Dina Mitchell held the first meeting of the Best Buddies this year with almost 20 students participating. Related to Best Buddies is the Special Olympics program in which Carlynton will enter a partnership with Baldwin and Elizabeth Forward High Schools. Flag Football will now be available as part of the Special Olympics.

‘Free Store’

Carlynton was awarded an IMPACT Grant to support the Carnegie Elementary Free Store.

The Free Store “relies heavily on the volunteer work of both our students and our teachers,” said Kreider, who also highlighted the store’s importance as it provides “food and other basic supplies.”

Jack Kobistek, the former mayor of Carnegie and current Allegheny County magistrate, thanked Carnegie teachers, Don Alexander and Mary Campbell, and others for their work on The Free Store. Kobistek referred to it and the accompanying free summer lunch program as a “true community coordination.” The “Grab and go” lunches were provided on Mondays, Wednesdays, and Fridays, with a weekend meal kit being provided on Fridays.

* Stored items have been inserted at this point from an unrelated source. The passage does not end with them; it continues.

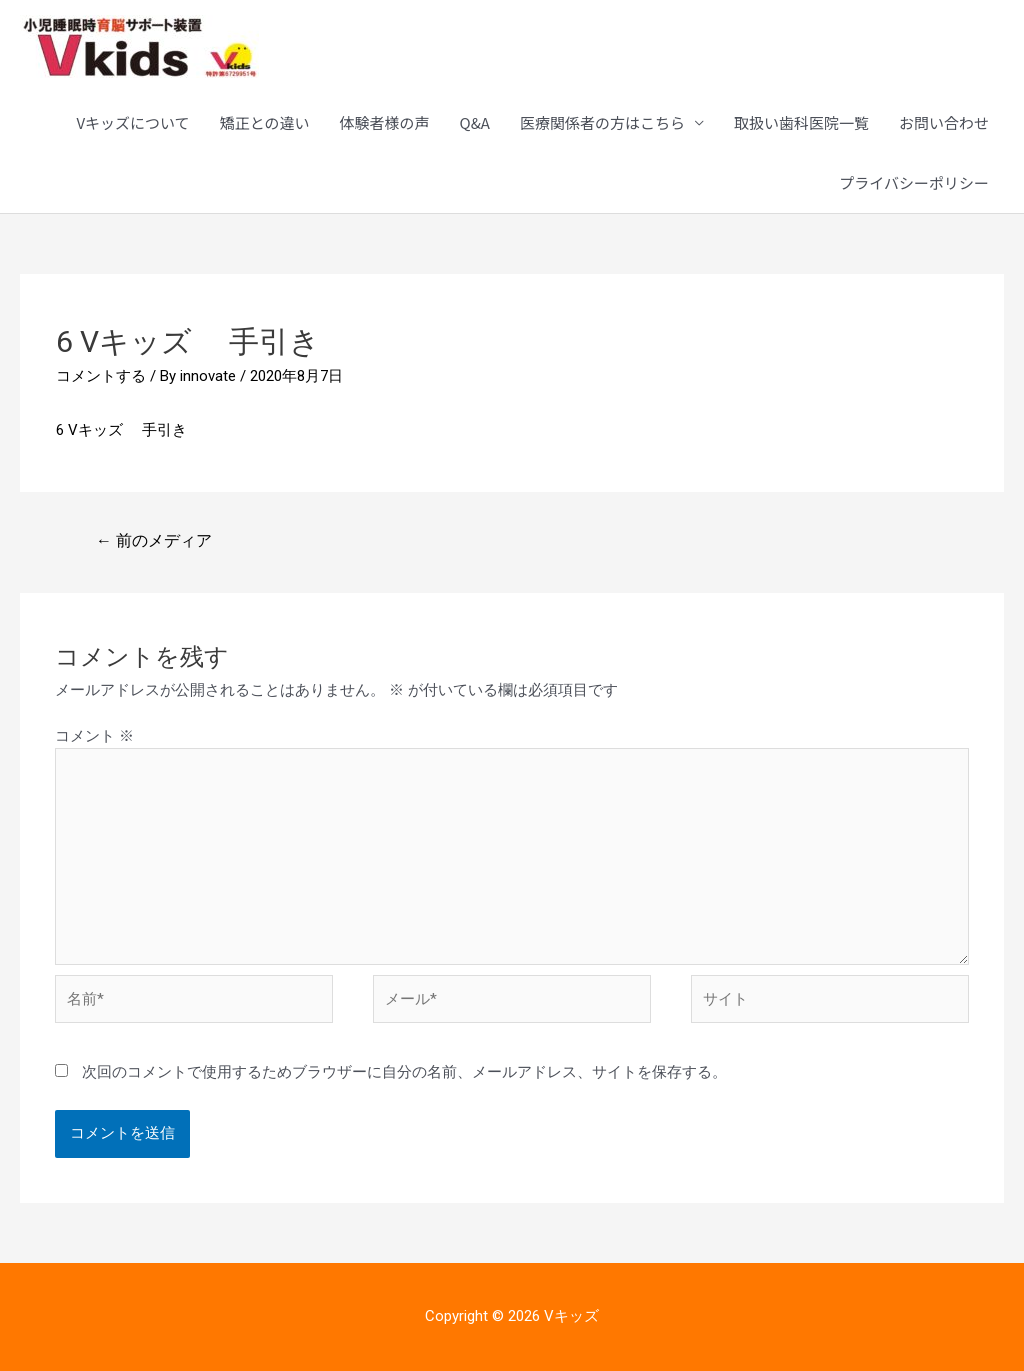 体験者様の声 (384, 122)
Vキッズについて (132, 122)
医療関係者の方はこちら (602, 122)
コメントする (101, 376)
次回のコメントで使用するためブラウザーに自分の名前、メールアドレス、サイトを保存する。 (404, 1072)
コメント (94, 736)
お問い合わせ (944, 122)
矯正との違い (265, 122)
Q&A (475, 122)
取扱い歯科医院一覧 (801, 122)
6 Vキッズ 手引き (121, 430)
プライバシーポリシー (914, 182)
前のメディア (154, 540) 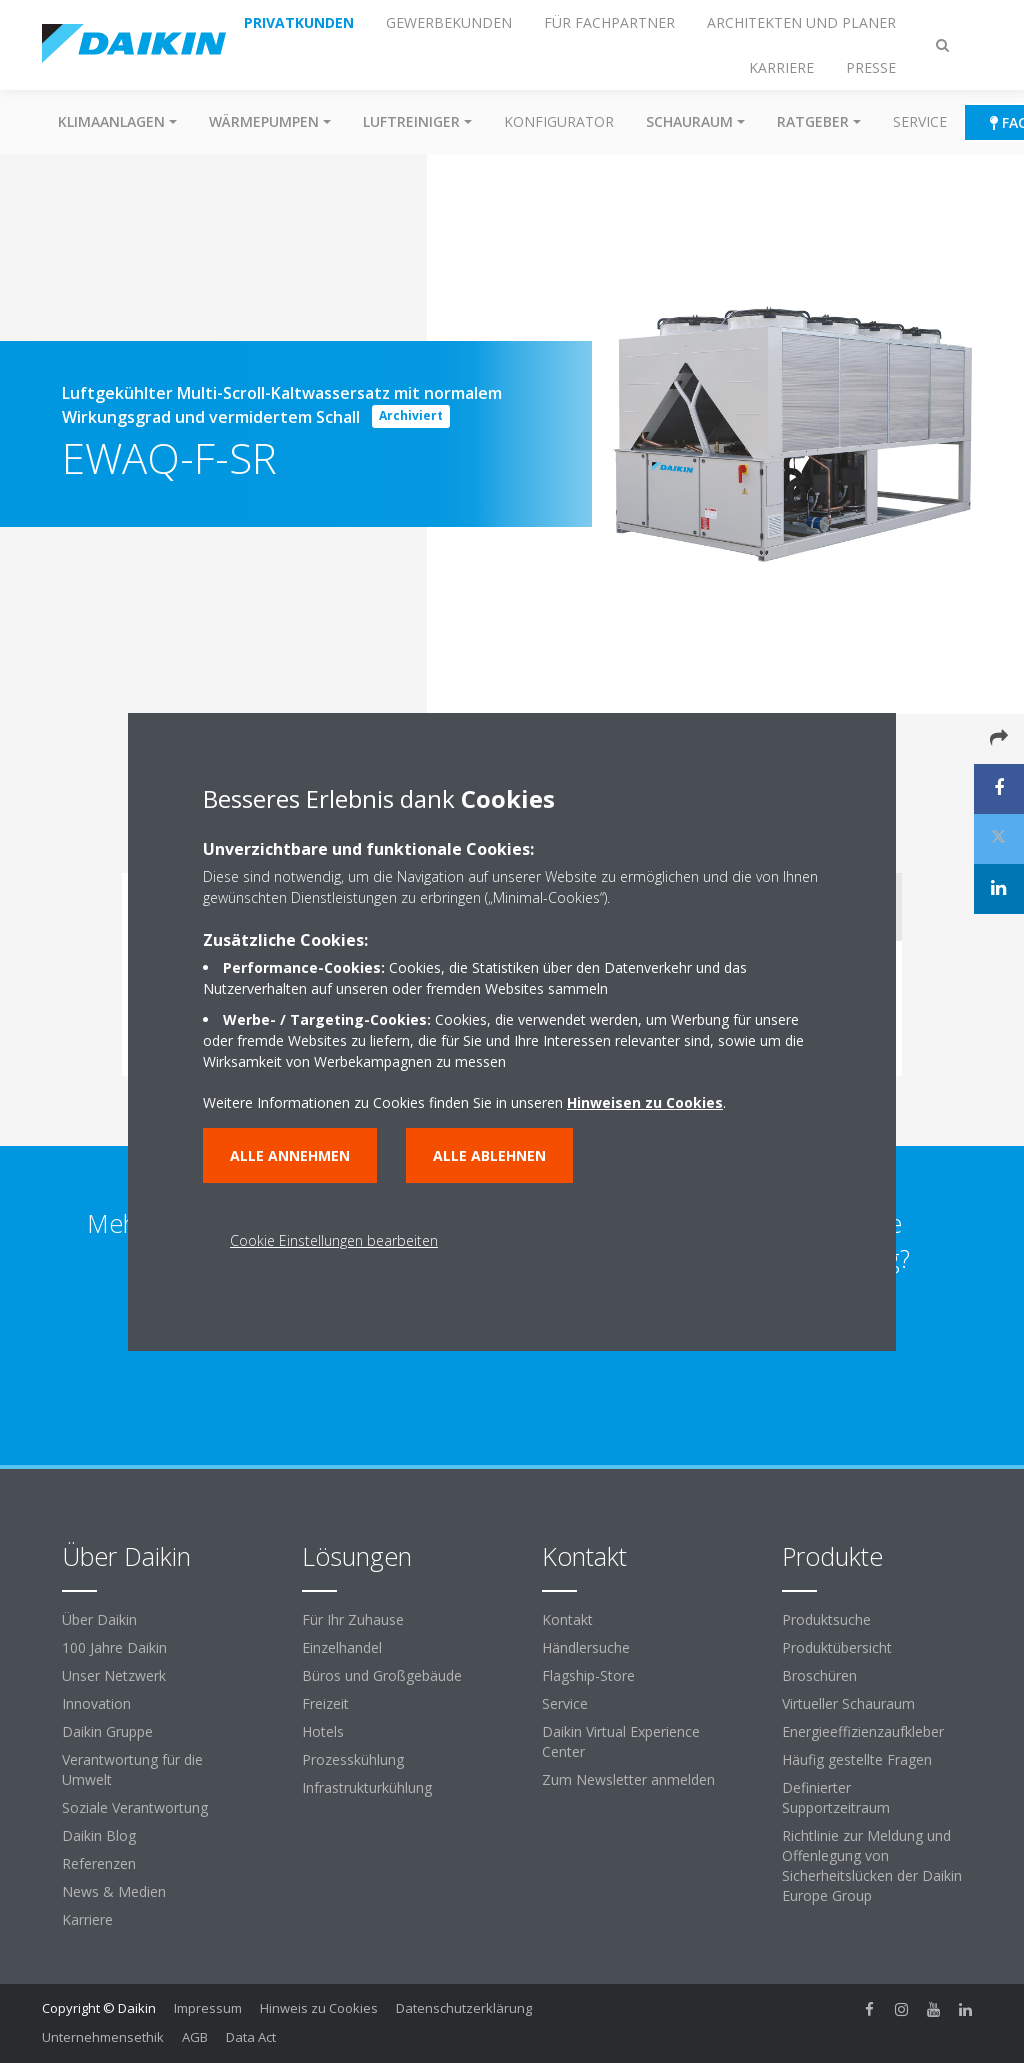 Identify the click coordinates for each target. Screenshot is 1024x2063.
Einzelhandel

The federal government originally funded the program during the COVID-19 pandemic, but that funding was not available until recently and is not guaranteed in future summers. The program cost more than $9,000 and was made possible with the help of several organizations including St. John’s Evangelical Lutheran Church.

Carnegie resident Sam Bigham attends Indiana University of Pennsylvania where he serves as news editor of student news source “The Penn.”